Son parcours depuis l'obtention de la Bourse
2001 Sarah Caron réalise un reportage sur le pèlerinage de Saint-Lazare, à Cuba pour Géo.
2002 Elle reçoit le Prix Chroniques nomades du Festival de Honfleur, elle est également invitée par la Ville de Paris au Mois de la photo de Singapour. Cette année la, elle est lauréate d’une bourse de l’Afaa (Association française pour l’action artistique) pour un reportage sur la mémoire au Cambodge. Son projet primé par la Fondation, les Veuves du Cameroun est publié dans Elle et exposé à Visa pour l’image. Les Routes de l’espoir, reportage sur les clandestins en Afrique est publié dans Géo.
2003 Le reportage sur les cérémonies de veuvage est exposé à l’Espace Dupont-Bastille.
2004 Sarah Caron participe à Regards sur 10 nouvelles capitales européennes sur les Champs-Elysées.
2005 Elle publie L’Odyssée moderne chez Images en manœuvre, ce travail sur l’immagration clandestine entre Sahara et Niger est exposé sur les grilles du Luxembourg à l’occasion des 20 ans de Reporters sans frontières.

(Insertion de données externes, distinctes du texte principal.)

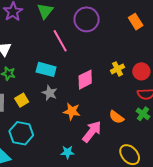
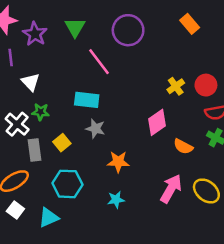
pink diamond: (85, 80) -> (157, 122), moved
orange star: (72, 111) -> (118, 162), moved
pink arrow: (92, 132) -> (171, 189), moved
cyan star: (68, 152) -> (116, 200), moved

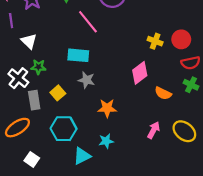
yellow cross: (176, 86) -> (155, 41), turned -32
pink arrow: (171, 189) -> (154, 130), size x0.7
white square: (15, 210) -> (32, 159), moved
cyan triangle: (49, 217) -> (82, 156), moved

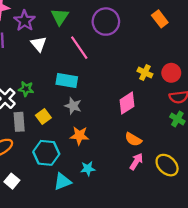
white triangle: (29, 41) -> (39, 44), moved
orange semicircle: (163, 93) -> (133, 139), moved
orange star: (107, 108) -> (79, 136), moved

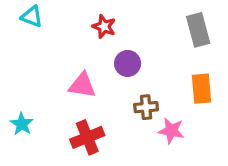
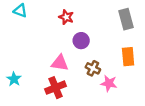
pink triangle: (82, 85) -> (60, 63), moved
brown cross: (146, 107) -> (93, 68), turned 32

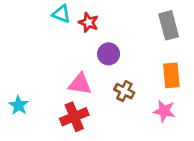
cyan triangle: (20, 11) -> (61, 14), moved
pink star: (109, 83) -> (164, 111), moved

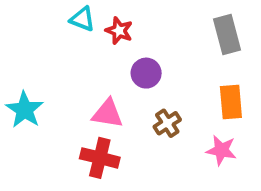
brown cross: (124, 91) -> (167, 123), turned 30
cyan star: (19, 105) -> (25, 110), moved, size x1.4
red cross: (74, 117) -> (100, 158), turned 36

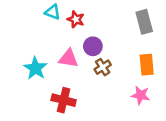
cyan star: (25, 110) -> (35, 68), moved
pink triangle: (108, 114) -> (68, 59), moved
brown cross: (167, 123) -> (103, 67), moved

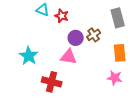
pink triangle: (68, 59) -> (69, 57), moved
brown cross: (103, 67) -> (94, 35), moved

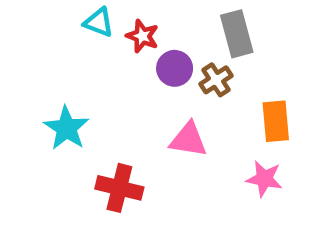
gray rectangle: (118, 18) -> (237, 34), moved
purple circle: (76, 38) -> (175, 68), moved
pink triangle: (69, 57) -> (188, 140), moved

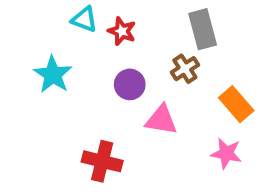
purple circle: (175, 68) -> (130, 84), moved
orange rectangle: (276, 121) -> (236, 104), turned -36
cyan star: (66, 128) -> (53, 75), moved

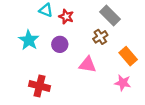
gray rectangle: (203, 29) -> (110, 16), turned -30
purple circle: (130, 84) -> (60, 44), moved
red cross: (102, 161) -> (39, 86), moved

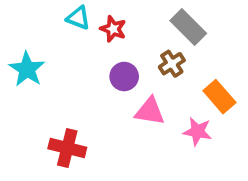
cyan star: (29, 40) -> (27, 69), moved
purple circle: (60, 44) -> (124, 77), moved
pink star: (123, 83) -> (197, 131), moved

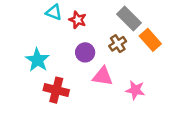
cyan star: (27, 69) -> (37, 60), moved
orange rectangle: (219, 97) -> (150, 40), moved
red cross: (67, 148) -> (56, 90), moved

2006 Patrick Chauvel, qui a déjà réalisé deux films sur la photographie de terrain : Rapporteur de guerre et Trompe l'œil, prépare un documentaire de 52 minutes consacré à Sarah Caron.
En novembre 2007, Sarah Caron réalise, pour le Time Magazine, un portrait exclusif de Bénazir Bhutto au Pakistan, dans la maison où elle était assignée à résidence.